Elites, in rich and poor countries alike, use their heightened political influence to curry government favours – including tax exemptions, sweetheart contracts, land concessions and subsidies – while blocking policies that strengthen the rights of the many...This undermines investment in sectors, such as education, healthcare and small-scale agriculture, which can play a vital role in reducing inequality and poverty.
The massive lobbying power of rich corporations to bend the rules in their favour has increased the concentration of power and money in the hands of the few.
- Joe Friesen reports that despite the Cons' bluster about reining in abuse of the temporary foreign worker program, they've continued to allow an increase in the number of low-skilled positions filled with workers treated as disposable. And Bill Curry notes that the Cons' latest dodge is to base enforcement on provincial employment laws - meaning that as long as understaffed provincial enforcement agencies can't expose wrongdoing, employers will be able to keep abusing their workers with the federal government's approval.
- Sara Mojtehedzadeh discusses what universal child care means for working women.
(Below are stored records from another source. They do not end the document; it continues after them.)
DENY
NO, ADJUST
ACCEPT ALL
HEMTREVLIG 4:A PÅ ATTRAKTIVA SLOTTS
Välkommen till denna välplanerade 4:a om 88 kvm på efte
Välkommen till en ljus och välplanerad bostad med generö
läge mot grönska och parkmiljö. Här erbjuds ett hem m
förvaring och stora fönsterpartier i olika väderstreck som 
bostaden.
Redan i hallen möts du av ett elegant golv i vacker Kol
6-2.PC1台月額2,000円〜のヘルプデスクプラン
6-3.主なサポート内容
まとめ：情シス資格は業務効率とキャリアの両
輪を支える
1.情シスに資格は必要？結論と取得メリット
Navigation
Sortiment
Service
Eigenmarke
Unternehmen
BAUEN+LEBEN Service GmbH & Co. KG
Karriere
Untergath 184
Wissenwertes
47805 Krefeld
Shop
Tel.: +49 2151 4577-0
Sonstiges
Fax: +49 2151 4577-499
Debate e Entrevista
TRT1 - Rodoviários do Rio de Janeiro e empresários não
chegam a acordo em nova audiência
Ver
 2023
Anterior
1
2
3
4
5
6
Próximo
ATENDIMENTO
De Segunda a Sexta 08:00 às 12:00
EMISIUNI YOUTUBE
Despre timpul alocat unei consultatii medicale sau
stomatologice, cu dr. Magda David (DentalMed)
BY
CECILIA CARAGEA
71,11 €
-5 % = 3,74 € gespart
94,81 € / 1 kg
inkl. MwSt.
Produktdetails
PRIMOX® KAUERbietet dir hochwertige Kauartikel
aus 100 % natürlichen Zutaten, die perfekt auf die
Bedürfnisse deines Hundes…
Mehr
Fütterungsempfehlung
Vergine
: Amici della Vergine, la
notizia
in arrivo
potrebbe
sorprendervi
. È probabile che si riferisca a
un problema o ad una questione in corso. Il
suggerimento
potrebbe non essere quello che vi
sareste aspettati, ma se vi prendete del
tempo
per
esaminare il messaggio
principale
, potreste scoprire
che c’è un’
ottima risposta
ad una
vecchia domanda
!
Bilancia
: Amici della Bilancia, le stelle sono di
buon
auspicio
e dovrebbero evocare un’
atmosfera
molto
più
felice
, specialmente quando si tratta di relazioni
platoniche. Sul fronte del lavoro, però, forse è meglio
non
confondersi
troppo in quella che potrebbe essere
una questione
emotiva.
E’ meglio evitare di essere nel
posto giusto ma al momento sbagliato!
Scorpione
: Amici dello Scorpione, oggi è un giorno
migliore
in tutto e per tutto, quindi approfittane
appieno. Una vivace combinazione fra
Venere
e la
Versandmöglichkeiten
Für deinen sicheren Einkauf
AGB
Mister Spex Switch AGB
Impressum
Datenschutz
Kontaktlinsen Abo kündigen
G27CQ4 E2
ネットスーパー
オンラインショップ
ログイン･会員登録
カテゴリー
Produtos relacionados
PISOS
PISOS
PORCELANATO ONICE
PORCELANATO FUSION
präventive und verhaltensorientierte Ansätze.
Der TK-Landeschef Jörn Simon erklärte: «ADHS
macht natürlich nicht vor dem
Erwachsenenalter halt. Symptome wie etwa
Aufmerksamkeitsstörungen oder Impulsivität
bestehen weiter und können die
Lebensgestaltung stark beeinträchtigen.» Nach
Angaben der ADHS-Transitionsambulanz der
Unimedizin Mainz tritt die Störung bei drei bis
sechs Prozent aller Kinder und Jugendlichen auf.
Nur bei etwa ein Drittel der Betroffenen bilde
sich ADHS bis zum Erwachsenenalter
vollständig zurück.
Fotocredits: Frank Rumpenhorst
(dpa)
And Martin Regg Cohn slams the Cons for instead pushing an income splitting scheme which is unfair both to the families who actually need better access to child care, and to provinces who have tied themselves to the federal tax system.
- Finally, Alice Funke examines the nomination process now playing out within Canada's federal parties, and finds that a fixed election date seems to have resulted in a large number of contested nominations.